This is based on the notion of adaptive radiation, a process in which organisms diversify rapidly from an ancestral species into a multitude of new forms, particularly when a change in the environment makes new resources available, creates new challenges, or opens new environmental niches.
The most popular example is the mammal class exploding with diversity in the aftermath of the Mesozoic-Cenozoic extinction event.

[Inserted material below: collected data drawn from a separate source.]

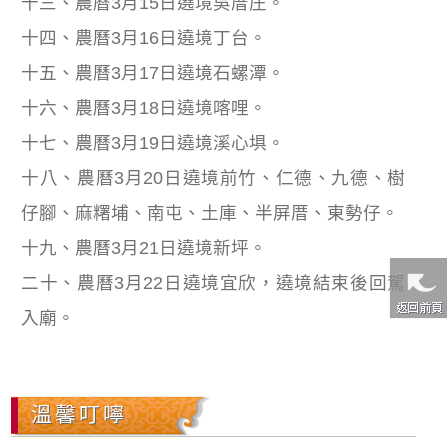
十三、農曆3月15日遶境吳厝庄。
十四、農曆3月16日遶境丁台。
十五、農曆3月17日遶境石螺潭。
十六、農曆3月18日遶境喀哩。
十七、農曆3月19日遶境溪心埧。
十八、農曆3月20日遶境前竹、仁德、九德、樹
仔腳、麻糬埔、南屯、土庫、半屏厝、東勢仔。
十九、農曆3月21日遶境新坪。
二十、農曆3月22日遶境宜欣，遶境結束後回駕
入廟。
溫馨叮嚀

In this alternate MC extinction event, 65 million years ago, whole ecosystems around the world collapsed not because of a comet slamming into Mexico's Yucatán Peninsula, but a series of flood basalt eruptions in Siberia, releasing enough greenhouse gases to plague the entire world with extreme heat and drought.
The floral casualty list is as follows:
- Gnetophyta
- Ginkgophyta
- Cycadophyta
- Sciadopityaceae
- Araucariaceae
- Podocarpaceae
- Sequoioideae
- Bryophyta
- Marchantiophyta
- Anthotocerotophyta
- Pteridophyta
- Pteridospermophyta
Such a list would no doubt result in an overwhelmingly explosive adaptive radiation of the angiosperms, or flowering plants. Fast-forward to the 21st century, and the question isn't which flowering plant would fill in which void, but what would the landscapes look like?
What would today's marshes, bogs and swamps look like without the ferns, mosses or other waterlogged plants that we associate those habitats with?
Who will be the dominant trees of the rainforests of western North America, Chile or New Zealand?